• [Try it]
Below are records; copy exactly the line containing "Past tenses" and every line after it, through the last.

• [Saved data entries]
Content starts
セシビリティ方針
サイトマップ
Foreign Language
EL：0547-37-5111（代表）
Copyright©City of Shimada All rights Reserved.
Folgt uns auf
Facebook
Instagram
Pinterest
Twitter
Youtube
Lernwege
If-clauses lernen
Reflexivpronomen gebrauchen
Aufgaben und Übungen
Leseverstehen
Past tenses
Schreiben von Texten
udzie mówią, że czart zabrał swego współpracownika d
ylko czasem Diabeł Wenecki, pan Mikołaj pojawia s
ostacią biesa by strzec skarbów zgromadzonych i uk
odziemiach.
Content ends
• [Written response]
Past tenses
Schreiben von Texten
udzie mówią, że czart zabrał swego współpracownika d
ylko czasem Diabeł Wenecki, pan Mikołaj pojawia s
ostacią biesa by strzec skarbów zgromadzonych i uk
odziemiach.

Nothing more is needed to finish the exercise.